Triple combination therapy is showing encouraging outcomes in improving the health and quality of life of patients with cystic fibrosis (CF). Triple combination therapy normally consists of three drugs: ivacaftor, tezacaftor, and elexacaftor. These medications are intended to target the underlying genetic alterations that cause CF.
Mucus in the airways is less sticky, and inflammation in the lungs is greatly reduced: In patients with cystic fibrosis (CF), triple combination therapy can accomplish these good, long-term outcomes. Researchers from Charité – Universitätsmedizin Berlin and the Max Delbrück Center recently published their findings in the European Respiratory Journal. According to their findings, this type of therapy reduces the symptoms of CF in many people.
Two years ago, a Charité-led study found that a three-drug combination therapy involving elexacaftor, tezacaftor, and ivacaftor is effective in a large proportion of patients with cystic fibrosis, a hereditary disease, meaning that the treatment improves both lung function and quality of life.
Now, a team led by Prof. Marcus Mall, the principal researcher in both studies, has explored for the first time if this type of treatment is also beneficial in the long run, i.e. over a period of 12 months or longer. To investigate this, the researchers examined sputum or secretions from patients’ respiratory tracts.
In patients with cystic fibrosis, the mucus in the airways is very sticky because it doesn’t contain enough water, and the mucins, the molecules that form mucus, adhere too much due to their chemical properties.
Prof. Marcus Mall
“In patients with cystic fibrosis, the mucus in the airways is very sticky because it doesn’t contain enough water, and the mucins, the molecules that form mucus, adhere too much due to their chemical properties. This results in thick, sticky mucus, which clogs the airways, making it harder for patients to breathe and leading to chronic bacterial infection and inflammation of the lungs,” explains Mall, Director of the Department of Pediatric Respiratory Medicine, Immunology and Critical Care Medicine and the Christiane Herzog Cystic Fibrosis Center at Charité.
The current study shows that a combination of elexacaftor, tezacaftor, and ivacaftor leads in less viscous respiratory secretions as well as decreased inflammation and bacterial infection in the lungs of cystic fibrosis patients. “Moreover, the effects lasted for the entire one-year study period. This is critical because previous medications caused a rebound in the bacterial load in the airways,” adds Dr. Simon Gräber, who also works in the Department of Pediatric Respiratory Medicine, Immunology, and Critical Care Medicine at Charité and was one of the study’s co-leaders. The experiment included 79 teenagers and adults with cystic fibrosis and chronic lung disease.

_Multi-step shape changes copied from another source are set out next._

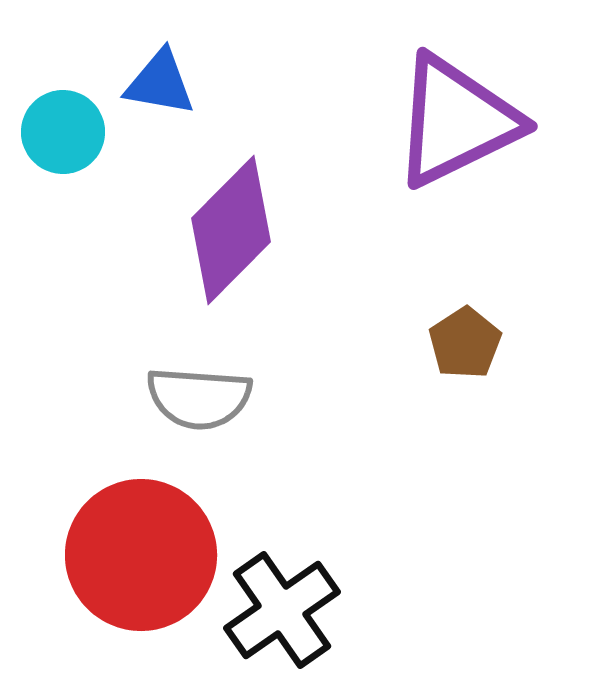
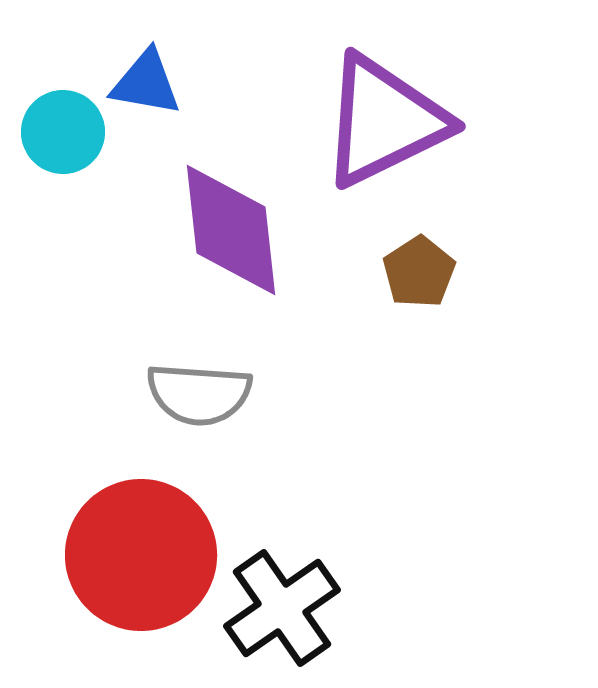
blue triangle: moved 14 px left
purple triangle: moved 72 px left
purple diamond: rotated 51 degrees counterclockwise
brown pentagon: moved 46 px left, 71 px up
gray semicircle: moved 4 px up
black cross: moved 2 px up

A major step in treating cystic fibrosis, further research important
“This is a major step forward in treating cystic fibrosis,” Mall says. “At the same time, it would be premature to say that patients have been normalized, let alone cured. Chronic lung changes arising over many years of living with the disease cannot be reversed, unfortunately.” This means patients with advanced lung disease will still need to rely on established treatments involving inhaling mucus-thinning medications, taking antibiotics, and physical therapy.
“We plan to forge ahead with our research on how to make treatments that address cystic fibrosis via the molecular defects that cause the disease – like the triple medication combination studied here — even more effective. This includes starting treatment in early childhood with the goal of preventing chronic lung changes wherever possible,” Mall notes.

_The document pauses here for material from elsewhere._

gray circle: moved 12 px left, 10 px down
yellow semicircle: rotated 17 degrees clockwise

“Aside from that, this therapy is currently unavailable to about 10% of our patients due to genetic conditions,” Gräber adds. “That is why we are also hard at work on research involving new molecular treatments so that we can effectively treat all people with cystic fibrosis.”

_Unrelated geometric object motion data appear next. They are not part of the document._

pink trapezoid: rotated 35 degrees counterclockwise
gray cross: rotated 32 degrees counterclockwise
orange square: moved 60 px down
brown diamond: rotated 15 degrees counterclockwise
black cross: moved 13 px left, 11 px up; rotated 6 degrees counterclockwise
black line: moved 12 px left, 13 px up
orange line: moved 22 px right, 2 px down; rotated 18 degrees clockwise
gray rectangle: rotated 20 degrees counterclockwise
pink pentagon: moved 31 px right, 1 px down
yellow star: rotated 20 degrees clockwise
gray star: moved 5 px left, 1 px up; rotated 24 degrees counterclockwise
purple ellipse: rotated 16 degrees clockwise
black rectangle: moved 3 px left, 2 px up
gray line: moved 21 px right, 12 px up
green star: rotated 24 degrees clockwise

In addition, the researchers are attempting to improve their understanding of mucus problems in cystic fibrosis and to develop new mucolytics, or medications that thin and loosen the mucus. This findings could potentially help patients suffering from prevalent chronic inflammatory lung disorders including asthma and COPD.
Cystic fibrosis
Cystic fibrosis is one of the world’s most common deadly genetic disorders. In Germany now, up to 8,000 children, teenagers, and adults are infected with the disease. People with cystic fibrosis produce thick, sticky secretions that injure organs such as the lungs, gut, and pancreas due to an imbalance in salt and water transport across mucosal surfaces of the body. Despite breakthroughs in treatment, this causes progressive loss of lung function and shortness of breath, which dramatically reduces life expectancy. Every year, 150 to 200 children are born in Germany with this rare condition.